All entries should be copied exactly; the pictures stay out.
*** Source material ***
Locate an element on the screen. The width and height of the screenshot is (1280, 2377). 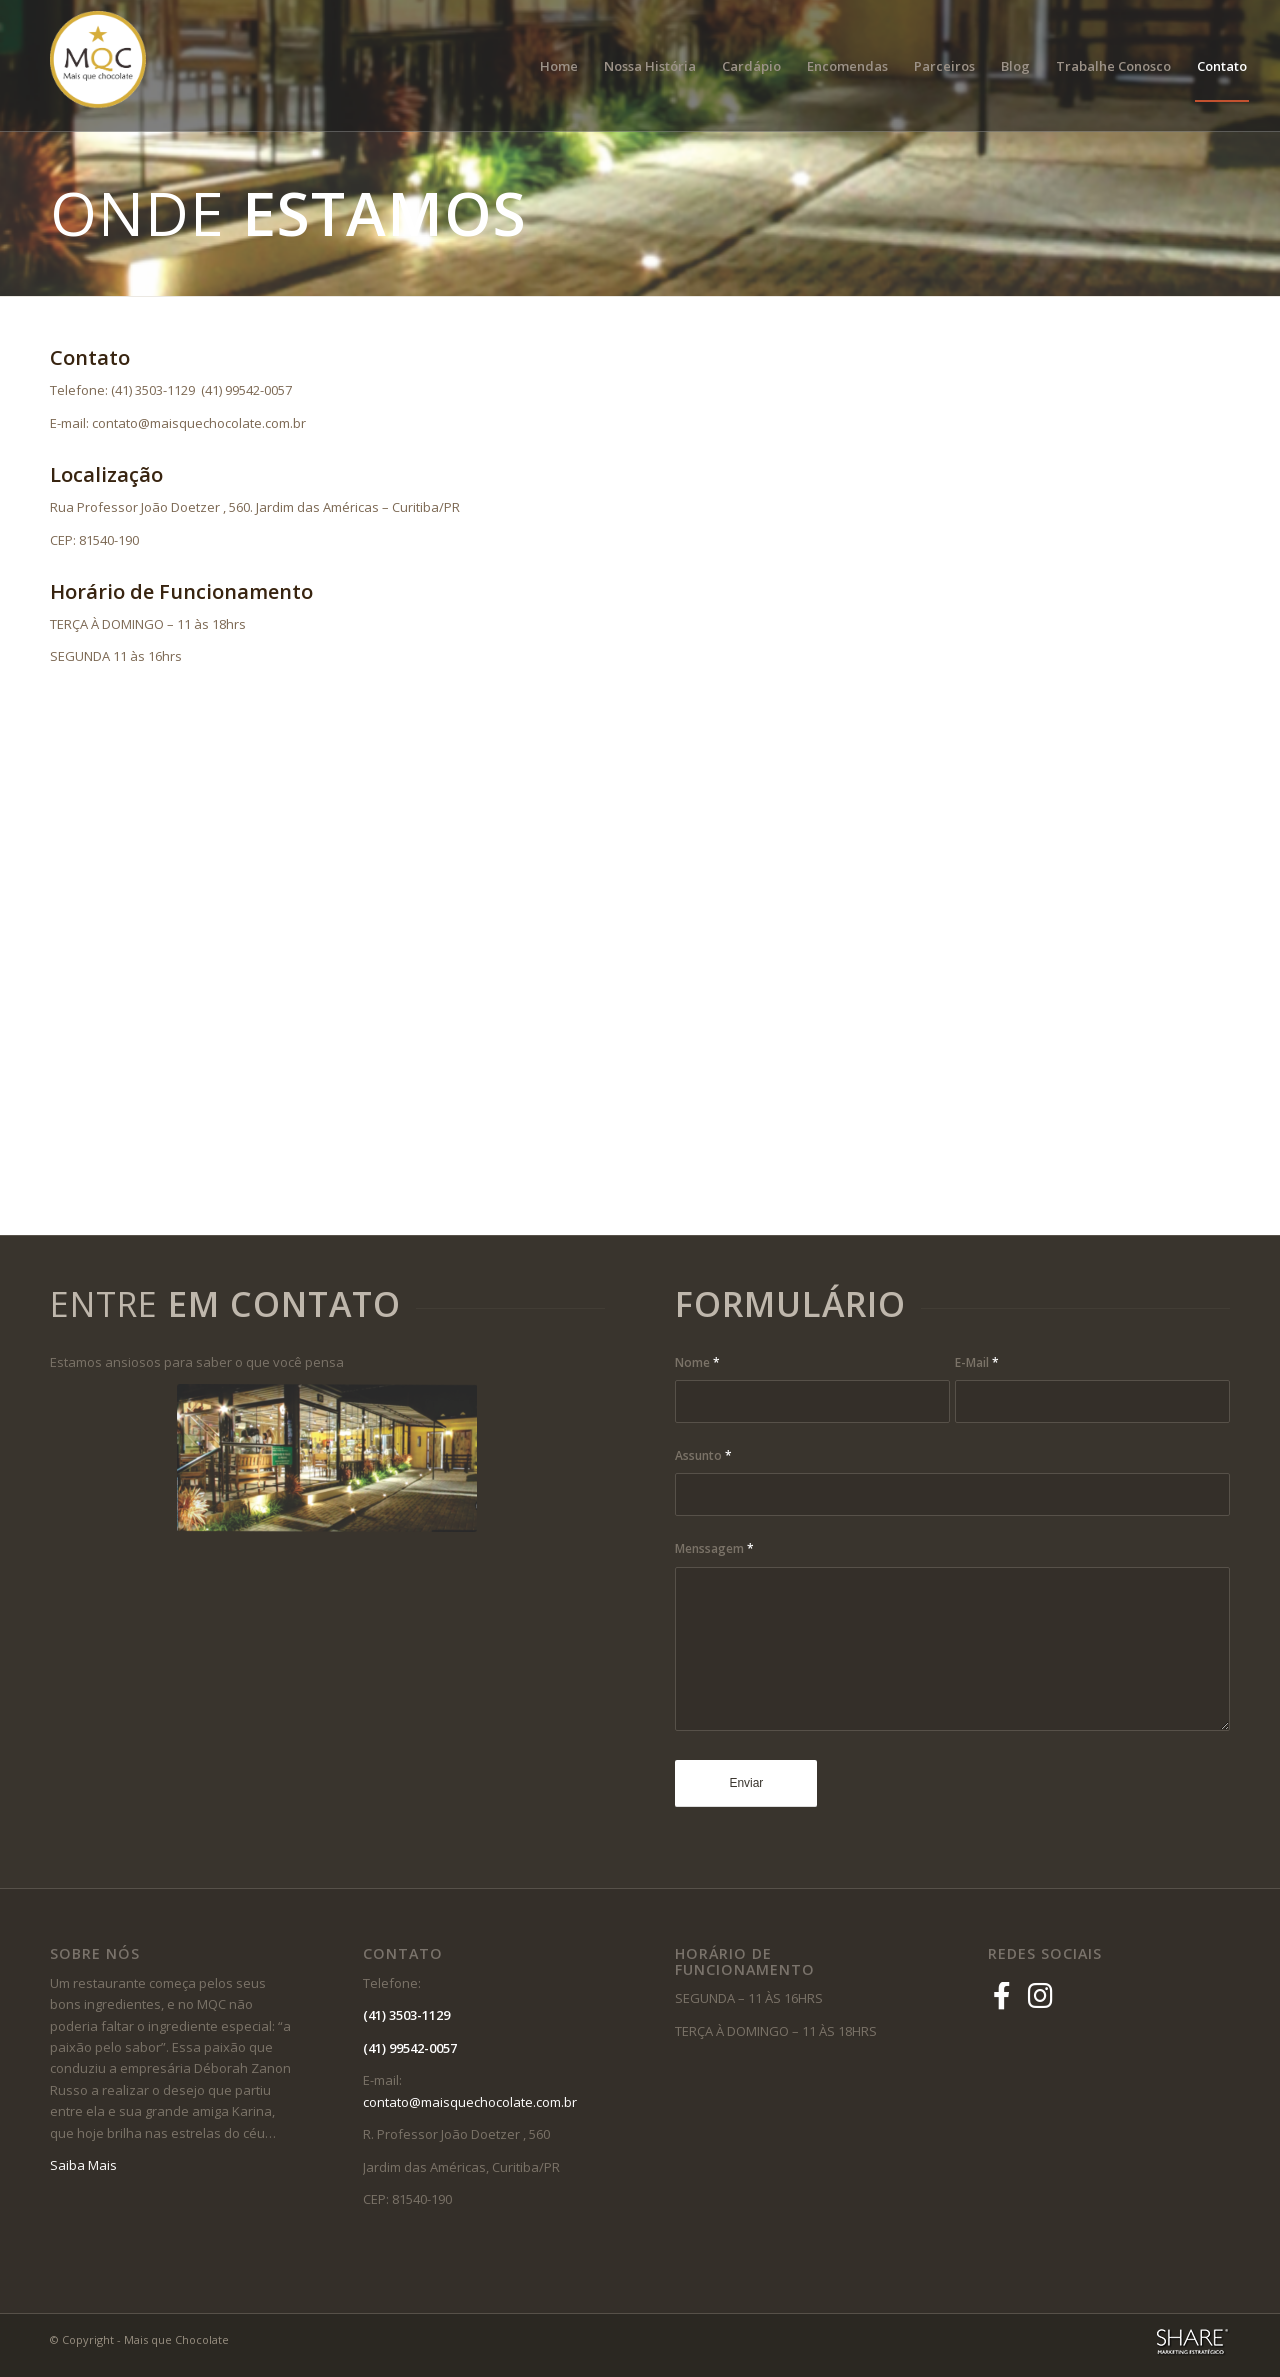
Menssagem is located at coordinates (714, 1548).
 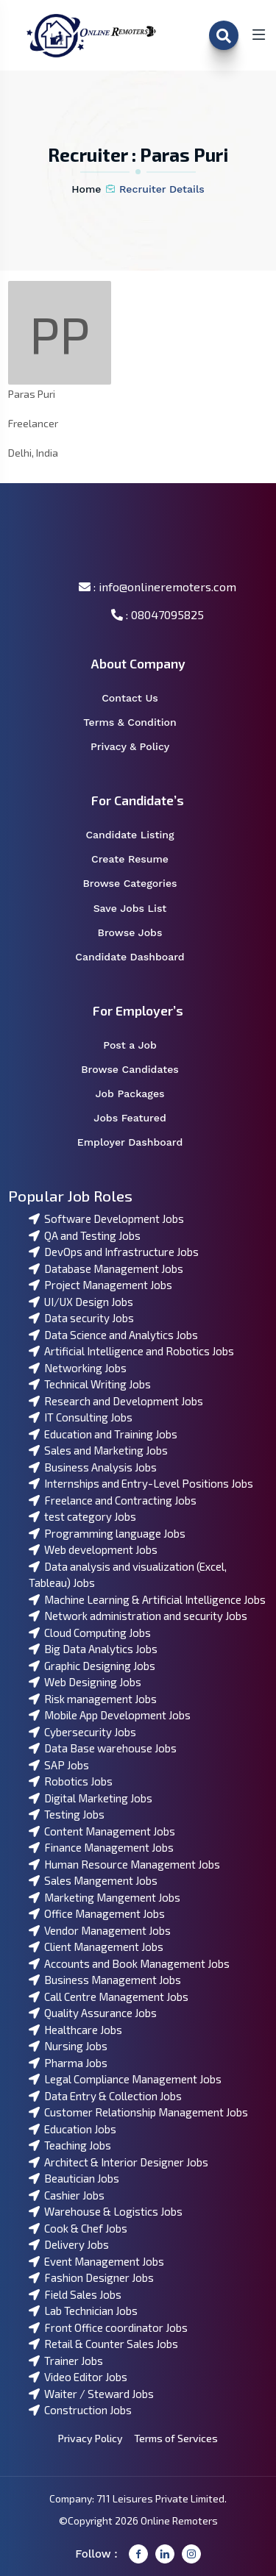 What do you see at coordinates (105, 2095) in the screenshot?
I see `Data Entry & Collection Jobs` at bounding box center [105, 2095].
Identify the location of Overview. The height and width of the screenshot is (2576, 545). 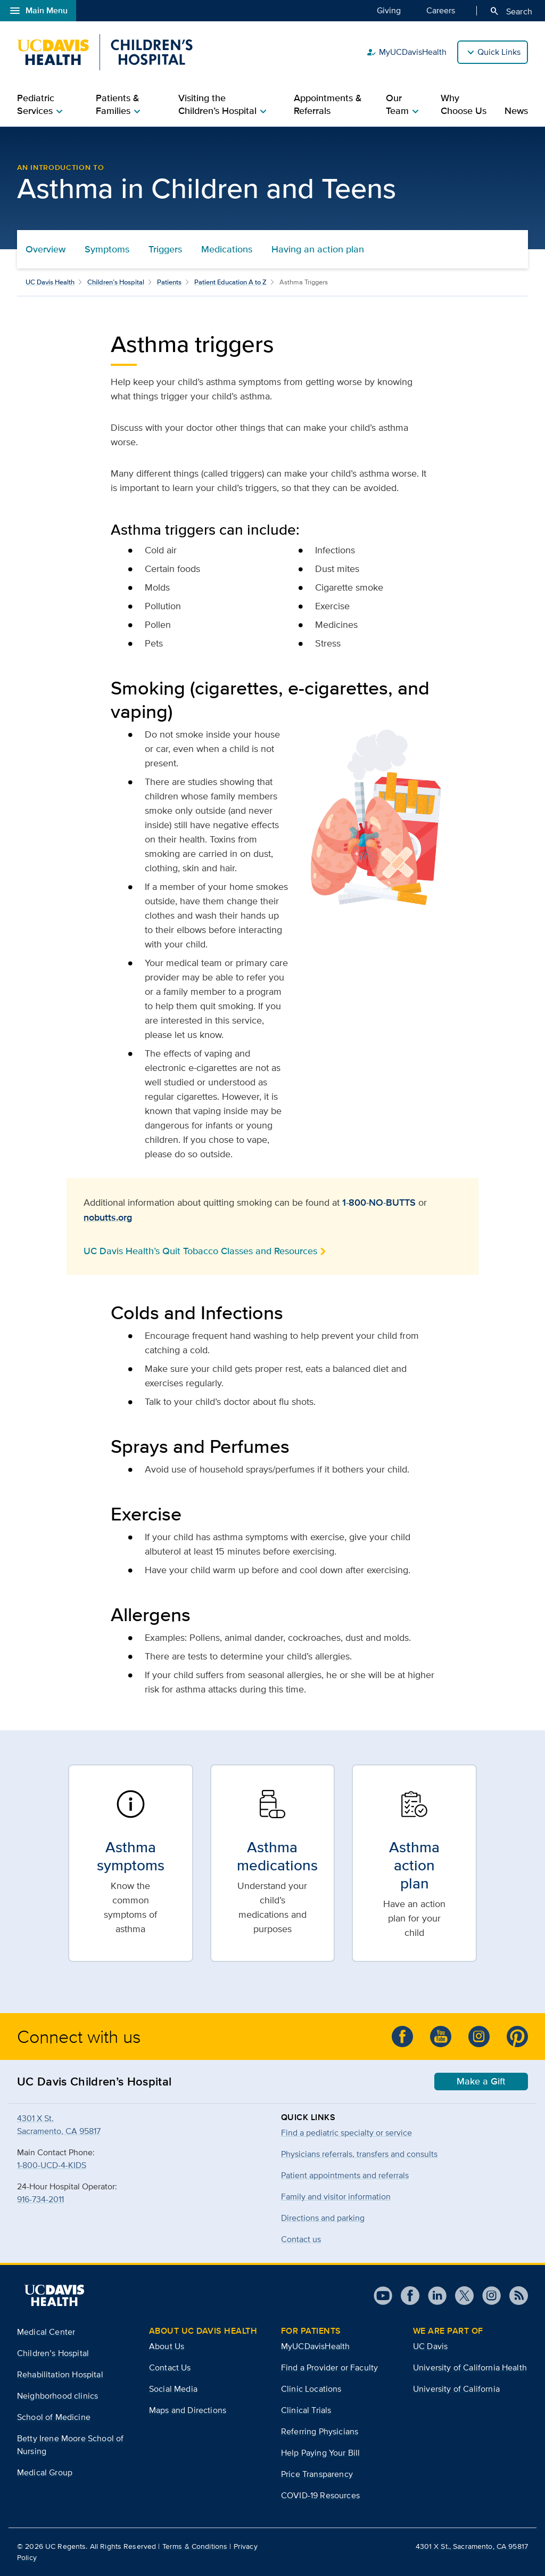
(45, 249).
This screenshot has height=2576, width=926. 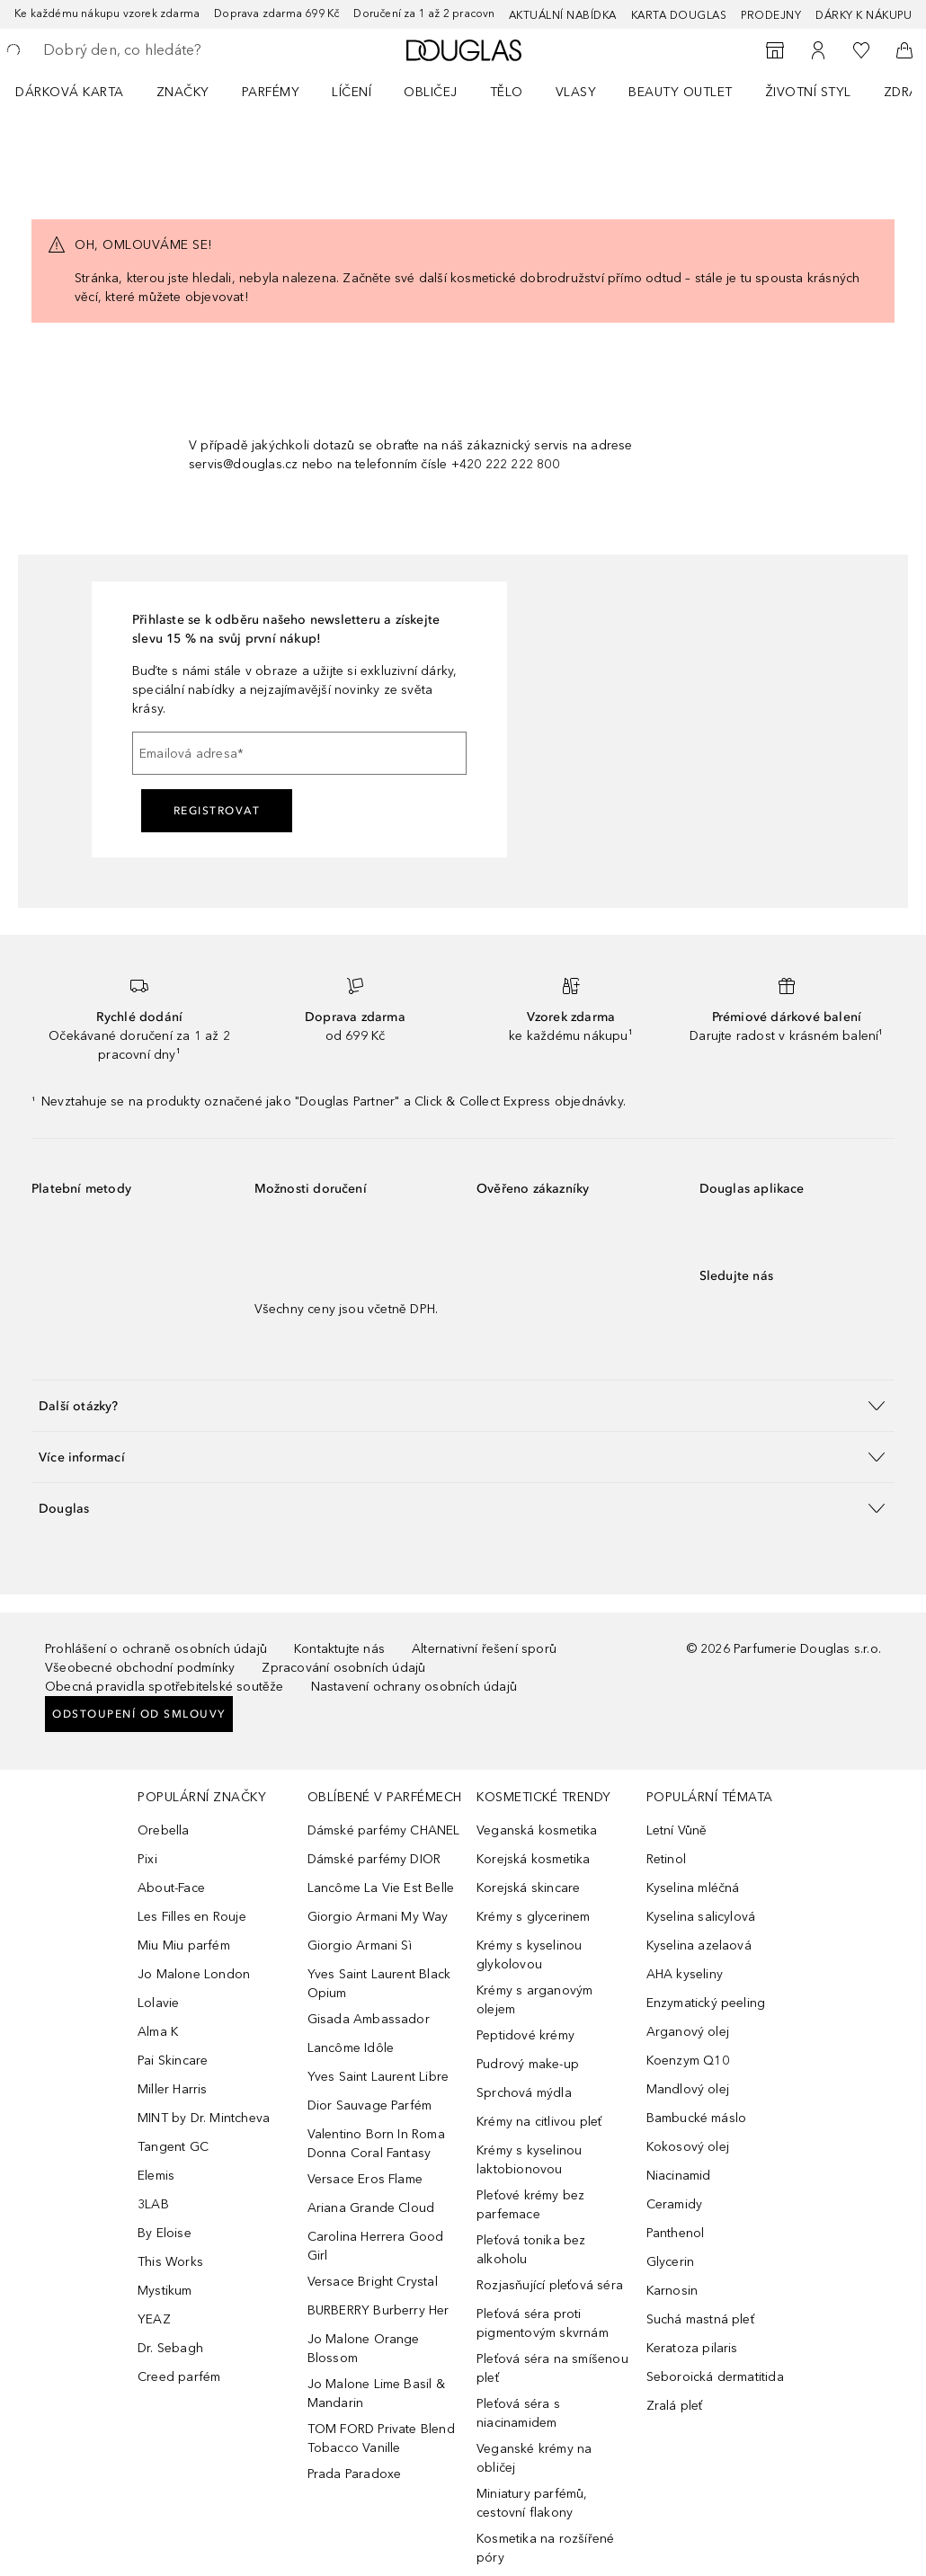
*** End of Source material ***
◆ Solution to the problem:
Locate an element on the screen. The width and height of the screenshot is (1280, 2377). 
Menssagem is located at coordinates (714, 1548).
  What do you see at coordinates (105, 2095) in the screenshot?
I see `Data Entry & Collection Jobs` at bounding box center [105, 2095].
Identify the location of Overview. The height and width of the screenshot is (2576, 545). 
(45, 249).
This screenshot has height=2576, width=926. 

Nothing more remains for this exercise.